C’est également un geste de remontage qui donne sa forme aux Années Super 8, moyen métrage issu de films de famille. Ce dispositif s’accompagne, comme dans les textes écrits à partir de photos, d’une réflexion sur les images et sur leur résistance face à l’entreprise mémorielle. Le commentaire en voix off d’Ernaux témoigne à plusieurs reprises de la nécessité de voir « derrière l’image » [29] et de mesurer, par un jeu de pronoms, la distance qui sépare l’écrivaine de la jeune femme qu’elle était ; ainsi, de la même manière que dans Mémoire de fille, le « je » de la narratrice s’oppose au « elle » de la femme du passé. Cependant, dans le film, la problématique de la résistance des images et de la difficulté de l’entreprise d’écriture se trouve ici quelque peu déplacée. L’abondance d’images ne se signale plus comme un problème, car le travail matériel d’agencement des archives n’est plus ici du ressort de l’auteure : c’est David Ernaux-Briot, son fils, qui dirige cette fois-ci l’opération de montage, des images filmées par son père jusqu’au texte écrit et enregistré par sa mère.

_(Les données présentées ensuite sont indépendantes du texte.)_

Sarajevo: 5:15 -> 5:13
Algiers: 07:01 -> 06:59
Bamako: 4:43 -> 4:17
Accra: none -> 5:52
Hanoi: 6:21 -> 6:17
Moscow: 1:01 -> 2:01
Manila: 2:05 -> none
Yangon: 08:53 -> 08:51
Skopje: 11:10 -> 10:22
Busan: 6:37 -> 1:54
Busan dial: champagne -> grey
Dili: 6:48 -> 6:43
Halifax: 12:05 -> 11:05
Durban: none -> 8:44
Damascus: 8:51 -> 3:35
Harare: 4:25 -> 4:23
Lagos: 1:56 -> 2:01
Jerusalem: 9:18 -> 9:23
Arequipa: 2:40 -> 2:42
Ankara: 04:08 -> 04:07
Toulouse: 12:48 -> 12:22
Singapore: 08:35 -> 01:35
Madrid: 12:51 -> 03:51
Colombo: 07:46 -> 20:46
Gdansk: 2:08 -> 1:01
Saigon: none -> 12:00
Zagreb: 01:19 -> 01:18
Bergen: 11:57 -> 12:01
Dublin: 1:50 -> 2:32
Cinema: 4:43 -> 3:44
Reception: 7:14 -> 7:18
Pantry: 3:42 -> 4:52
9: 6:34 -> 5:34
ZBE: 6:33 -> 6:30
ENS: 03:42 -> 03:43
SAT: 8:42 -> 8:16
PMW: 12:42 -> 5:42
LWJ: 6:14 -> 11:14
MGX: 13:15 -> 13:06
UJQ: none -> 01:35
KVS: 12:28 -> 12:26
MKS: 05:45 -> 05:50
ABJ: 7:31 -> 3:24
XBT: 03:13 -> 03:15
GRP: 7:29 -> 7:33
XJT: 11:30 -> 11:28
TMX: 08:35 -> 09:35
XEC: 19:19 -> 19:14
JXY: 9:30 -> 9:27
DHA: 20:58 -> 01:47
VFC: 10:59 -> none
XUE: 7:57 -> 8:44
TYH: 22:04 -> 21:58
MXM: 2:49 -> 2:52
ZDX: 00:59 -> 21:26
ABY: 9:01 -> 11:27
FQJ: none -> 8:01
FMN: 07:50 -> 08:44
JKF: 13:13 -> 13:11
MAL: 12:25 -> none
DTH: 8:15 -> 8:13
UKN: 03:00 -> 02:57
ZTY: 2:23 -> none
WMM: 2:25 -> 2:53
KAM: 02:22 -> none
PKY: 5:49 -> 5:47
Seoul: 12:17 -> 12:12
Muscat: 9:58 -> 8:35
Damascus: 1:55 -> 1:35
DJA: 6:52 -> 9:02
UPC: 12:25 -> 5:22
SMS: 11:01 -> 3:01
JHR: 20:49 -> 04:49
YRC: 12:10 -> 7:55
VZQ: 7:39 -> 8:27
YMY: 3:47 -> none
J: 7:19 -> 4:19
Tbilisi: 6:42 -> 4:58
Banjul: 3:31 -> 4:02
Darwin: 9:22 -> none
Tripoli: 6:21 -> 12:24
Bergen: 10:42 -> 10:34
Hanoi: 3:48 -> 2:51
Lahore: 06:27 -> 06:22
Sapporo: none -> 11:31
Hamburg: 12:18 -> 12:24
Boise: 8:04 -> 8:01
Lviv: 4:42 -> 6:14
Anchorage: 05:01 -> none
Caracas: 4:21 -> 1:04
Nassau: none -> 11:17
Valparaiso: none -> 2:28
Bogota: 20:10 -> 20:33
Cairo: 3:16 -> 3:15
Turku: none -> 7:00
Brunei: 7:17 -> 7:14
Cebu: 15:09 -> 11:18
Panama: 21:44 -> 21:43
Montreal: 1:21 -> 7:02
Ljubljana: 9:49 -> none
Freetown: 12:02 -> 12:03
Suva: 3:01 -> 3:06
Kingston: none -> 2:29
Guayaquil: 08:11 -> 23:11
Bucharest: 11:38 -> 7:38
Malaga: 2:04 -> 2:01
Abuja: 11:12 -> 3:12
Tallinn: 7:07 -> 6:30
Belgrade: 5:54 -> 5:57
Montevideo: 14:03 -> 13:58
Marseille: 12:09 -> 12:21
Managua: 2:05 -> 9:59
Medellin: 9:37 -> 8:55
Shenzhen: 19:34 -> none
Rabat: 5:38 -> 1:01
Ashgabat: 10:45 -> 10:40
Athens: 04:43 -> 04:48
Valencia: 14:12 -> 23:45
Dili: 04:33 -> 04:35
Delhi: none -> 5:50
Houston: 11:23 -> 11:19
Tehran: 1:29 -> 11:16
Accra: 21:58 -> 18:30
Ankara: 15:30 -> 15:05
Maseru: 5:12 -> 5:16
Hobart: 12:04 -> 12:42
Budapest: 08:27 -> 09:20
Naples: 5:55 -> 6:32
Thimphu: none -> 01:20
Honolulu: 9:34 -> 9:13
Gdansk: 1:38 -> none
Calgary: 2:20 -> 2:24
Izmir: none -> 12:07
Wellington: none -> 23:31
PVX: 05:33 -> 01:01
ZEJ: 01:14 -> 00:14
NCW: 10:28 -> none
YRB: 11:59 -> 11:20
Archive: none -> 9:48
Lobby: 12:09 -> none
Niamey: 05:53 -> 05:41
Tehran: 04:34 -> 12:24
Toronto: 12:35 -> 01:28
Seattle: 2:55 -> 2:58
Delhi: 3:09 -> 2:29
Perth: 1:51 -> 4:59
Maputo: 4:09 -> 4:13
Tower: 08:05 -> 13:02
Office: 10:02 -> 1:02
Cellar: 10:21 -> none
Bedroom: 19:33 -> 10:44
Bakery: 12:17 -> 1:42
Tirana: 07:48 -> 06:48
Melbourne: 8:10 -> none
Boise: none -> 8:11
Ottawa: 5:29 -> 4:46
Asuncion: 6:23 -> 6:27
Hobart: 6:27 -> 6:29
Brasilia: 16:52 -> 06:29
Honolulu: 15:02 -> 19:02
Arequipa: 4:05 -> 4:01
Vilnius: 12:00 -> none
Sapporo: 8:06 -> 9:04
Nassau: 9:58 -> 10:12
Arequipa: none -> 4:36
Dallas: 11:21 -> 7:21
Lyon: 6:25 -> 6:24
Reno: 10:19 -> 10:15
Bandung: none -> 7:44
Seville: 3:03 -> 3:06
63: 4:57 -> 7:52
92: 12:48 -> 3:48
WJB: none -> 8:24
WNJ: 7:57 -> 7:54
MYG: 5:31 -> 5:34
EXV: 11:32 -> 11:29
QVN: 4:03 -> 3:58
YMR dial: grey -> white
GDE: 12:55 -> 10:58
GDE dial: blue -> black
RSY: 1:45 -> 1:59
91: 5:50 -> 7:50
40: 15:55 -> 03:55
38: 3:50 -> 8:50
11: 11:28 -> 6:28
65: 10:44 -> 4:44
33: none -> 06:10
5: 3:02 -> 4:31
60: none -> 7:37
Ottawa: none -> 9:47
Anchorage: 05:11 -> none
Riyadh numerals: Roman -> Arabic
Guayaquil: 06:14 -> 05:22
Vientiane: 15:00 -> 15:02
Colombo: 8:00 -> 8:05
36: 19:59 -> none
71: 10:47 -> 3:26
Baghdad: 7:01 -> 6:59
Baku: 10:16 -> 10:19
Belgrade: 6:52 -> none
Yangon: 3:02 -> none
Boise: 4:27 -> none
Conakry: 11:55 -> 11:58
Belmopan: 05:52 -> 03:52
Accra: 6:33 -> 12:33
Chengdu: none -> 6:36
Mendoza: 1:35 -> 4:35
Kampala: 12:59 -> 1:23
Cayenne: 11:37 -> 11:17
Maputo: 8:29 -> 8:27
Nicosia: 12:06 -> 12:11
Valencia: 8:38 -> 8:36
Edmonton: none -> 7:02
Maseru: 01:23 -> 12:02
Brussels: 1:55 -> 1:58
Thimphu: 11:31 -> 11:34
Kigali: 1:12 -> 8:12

En ce sens, le dispositif est très différent de la méthode habituelle de l’auteure. Si l’écriture du commentaire est déclenchée par des images, Ernaux n’est pas à l’origine de ce projet : c’est suite à une projection des bobines Super 8 en famille, à la demande des petits-enfants de l’auteure, que David Ernaux-Briot émet l’idée du film et invite sa mère à écrire sur ces images. Le texte ne procède donc pas de la nécessité intime d’écrire qui anime habituellement l’auteure, comme elle en a souvent témoigné dans ses journaux. Dès lors, dans Les Années Super 8, la question de l’énonciation se trouve déplacée par la nature collaborative du processus de fabrication du film, objet hybride construit à plusieurs mains mais dont l’initiative, la réalisation et le montage final sont le fait des choix de David Ernaux-Briot. Le film rejoint ainsi la liste des projets collaboratifs [30] entrepris par l’écrivaine et invite à considérer l’impact de ce geste de co-création sur l’œuvre.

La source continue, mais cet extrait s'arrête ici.